→ **EXERCISE DIRECTIONS**: Could you please output all of the records exactly?

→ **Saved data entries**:
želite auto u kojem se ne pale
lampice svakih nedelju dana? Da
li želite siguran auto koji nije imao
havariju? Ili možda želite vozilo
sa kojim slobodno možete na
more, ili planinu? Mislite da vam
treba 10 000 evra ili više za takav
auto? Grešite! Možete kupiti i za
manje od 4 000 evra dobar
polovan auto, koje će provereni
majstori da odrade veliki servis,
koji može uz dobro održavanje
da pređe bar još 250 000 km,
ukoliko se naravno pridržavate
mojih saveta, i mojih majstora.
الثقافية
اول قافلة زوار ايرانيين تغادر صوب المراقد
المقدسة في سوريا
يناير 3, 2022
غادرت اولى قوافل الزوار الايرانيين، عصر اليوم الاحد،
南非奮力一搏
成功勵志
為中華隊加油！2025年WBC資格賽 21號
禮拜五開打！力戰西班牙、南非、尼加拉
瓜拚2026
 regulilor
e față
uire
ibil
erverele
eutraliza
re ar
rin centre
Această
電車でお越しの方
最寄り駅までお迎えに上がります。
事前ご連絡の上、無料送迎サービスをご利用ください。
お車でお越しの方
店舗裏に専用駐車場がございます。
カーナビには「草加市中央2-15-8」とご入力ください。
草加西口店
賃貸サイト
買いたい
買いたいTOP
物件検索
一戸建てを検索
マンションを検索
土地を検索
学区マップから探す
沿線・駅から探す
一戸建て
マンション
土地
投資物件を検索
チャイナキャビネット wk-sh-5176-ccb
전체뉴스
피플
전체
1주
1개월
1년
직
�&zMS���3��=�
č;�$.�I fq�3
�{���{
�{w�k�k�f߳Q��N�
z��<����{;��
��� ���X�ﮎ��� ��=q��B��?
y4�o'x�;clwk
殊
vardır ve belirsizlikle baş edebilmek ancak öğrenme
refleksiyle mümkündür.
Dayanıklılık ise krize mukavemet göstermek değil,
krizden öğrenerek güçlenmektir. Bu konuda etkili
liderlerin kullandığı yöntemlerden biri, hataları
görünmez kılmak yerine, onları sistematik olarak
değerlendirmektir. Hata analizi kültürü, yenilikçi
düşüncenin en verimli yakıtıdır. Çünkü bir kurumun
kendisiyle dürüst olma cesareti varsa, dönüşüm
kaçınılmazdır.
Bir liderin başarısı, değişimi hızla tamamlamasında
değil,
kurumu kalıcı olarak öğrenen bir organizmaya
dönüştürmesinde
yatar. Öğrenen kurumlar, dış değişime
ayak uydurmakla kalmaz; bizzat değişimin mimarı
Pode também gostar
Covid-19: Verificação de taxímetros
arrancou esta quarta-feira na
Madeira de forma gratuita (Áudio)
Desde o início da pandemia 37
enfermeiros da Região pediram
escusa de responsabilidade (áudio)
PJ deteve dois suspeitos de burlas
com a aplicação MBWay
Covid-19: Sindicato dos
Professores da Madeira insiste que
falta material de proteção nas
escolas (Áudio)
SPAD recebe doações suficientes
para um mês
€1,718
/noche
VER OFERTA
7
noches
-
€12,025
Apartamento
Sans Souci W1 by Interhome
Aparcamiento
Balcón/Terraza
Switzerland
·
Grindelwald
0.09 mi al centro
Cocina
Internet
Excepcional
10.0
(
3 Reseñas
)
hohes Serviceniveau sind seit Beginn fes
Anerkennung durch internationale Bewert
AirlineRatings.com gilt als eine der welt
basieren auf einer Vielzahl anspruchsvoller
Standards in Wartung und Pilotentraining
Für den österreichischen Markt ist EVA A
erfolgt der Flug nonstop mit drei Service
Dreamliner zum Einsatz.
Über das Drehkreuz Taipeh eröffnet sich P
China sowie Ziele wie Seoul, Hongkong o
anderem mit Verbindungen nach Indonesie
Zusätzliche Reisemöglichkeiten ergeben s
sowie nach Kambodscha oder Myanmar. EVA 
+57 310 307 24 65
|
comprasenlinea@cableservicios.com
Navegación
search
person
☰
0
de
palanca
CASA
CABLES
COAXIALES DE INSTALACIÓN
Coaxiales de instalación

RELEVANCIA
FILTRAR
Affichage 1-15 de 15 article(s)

→ **YOUR SOLUTION**:
želite auto u kojem se ne pale
lampice svakih nedelju dana? Da
li želite siguran auto koji nije imao
havariju? Ili možda želite vozilo
sa kojim slobodno možete na
more, ili planinu? Mislite da vam
treba 10 000 evra ili više za takav
auto? Grešite! Možete kupiti i za
manje od 4 000 evra dobar
polovan auto, koje će provereni
majstori da odrade veliki servis,
koji može uz dobro održavanje
da pređe bar još 250 000 km,
ukoliko se naravno pridržavate
mojih saveta, i mojih majstora.
الثقافية
اول قافلة زوار ايرانيين تغادر صوب المراقد
المقدسة في سوريا
يناير 3, 2022
غادرت اولى قوافل الزوار الايرانيين، عصر اليوم الاحد،
南非奮力一搏
成功勵志
為中華隊加油！2025年WBC資格賽 21號
禮拜五開打！力戰西班牙、南非、尼加拉
瓜拚2026
 regulilor
e față
uire
ibil
erverele
eutraliza
re ar
rin centre
Această
電車でお越しの方
最寄り駅までお迎えに上がります。
事前ご連絡の上、無料送迎サービスをご利用ください。
お車でお越しの方
店舗裏に専用駐車場がございます。
カーナビには「草加市中央2-15-8」とご入力ください。
草加西口店
賃貸サイト
買いたい
買いたいTOP
物件検索
一戸建てを検索
マンションを検索
土地を検索
学区マップから探す
沿線・駅から探す
一戸建て
マンション
土地
投資物件を検索
チャイナキャビネット wk-sh-5176-ccb
전체뉴스
피플
전체
1주
1개월
1년
직
�&zMS���3��=�
č;�$.�I fq�3
�{���{
�{w�k�k�f߳Q��N�
z��<����{;��
��� ���X�ﮎ��� ��=q��B��?
y4�o'x�;clwk
殊
vardır ve belirsizlikle baş edebilmek ancak öğrenme
refleksiyle mümkündür.
Dayanıklılık ise krize mukavemet göstermek değil,
krizden öğrenerek güçlenmektir. Bu konuda etkili
liderlerin kullandığı yöntemlerden biri, hataları
görünmez kılmak yerine, onları sistematik olarak
değerlendirmektir. Hata analizi kültürü, yenilikçi
düşüncenin en verimli yakıtıdır. Çünkü bir kurumun
kendisiyle dürüst olma cesareti varsa, dönüşüm
kaçınılmazdır.
Bir liderin başarısı, değişimi hızla tamamlamasında
değil,
kurumu kalıcı olarak öğrenen bir organizmaya
dönüştürmesinde
yatar. Öğrenen kurumlar, dış değişime
ayak uydurmakla kalmaz; bizzat değişimin mimarı
Pode também gostar
Covid-19: Verificação de taxímetros
arrancou esta quarta-feira na
Madeira de forma gratuita (Áudio)
Desde o início da pandemia 37
enfermeiros da Região pediram
escusa de responsabilidade (áudio)
PJ deteve dois suspeitos de burlas
com a aplicação MBWay
Covid-19: Sindicato dos
Professores da Madeira insiste que
falta material de proteção nas
escolas (Áudio)
SPAD recebe doações suficientes
para um mês
€1,718
/noche
VER OFERTA
7
noches
-
€12,025
Apartamento
Sans Souci W1 by Interhome
Aparcamiento
Balcón/Terraza
Switzerland
·
Grindelwald
0.09 mi al centro
Cocina
Internet
Excepcional
10.0
(
3 Reseñas
)
hohes Serviceniveau sind seit Beginn fes
Anerkennung durch internationale Bewert
AirlineRatings.com gilt als eine der welt
basieren auf einer Vielzahl anspruchsvoller
Standards in Wartung und Pilotentraining
Für den österreichischen Markt ist EVA A
erfolgt der Flug nonstop mit drei Service
Dreamliner zum Einsatz.
Über das Drehkreuz Taipeh eröffnet sich P
China sowie Ziele wie Seoul, Hongkong o
anderem mit Verbindungen nach Indonesie
Zusätzliche Reisemöglichkeiten ergeben s
sowie nach Kambodscha oder Myanmar. EVA 
+57 310 307 24 65
|
comprasenlinea@cableservicios.com
Navegación
search
person
☰
0
de
palanca
CASA
CABLES
COAXIALES DE INSTALACIÓN
Coaxiales de instalación

RELEVANCIA
FILTRAR
Affichage 1-15 de 15 article(s)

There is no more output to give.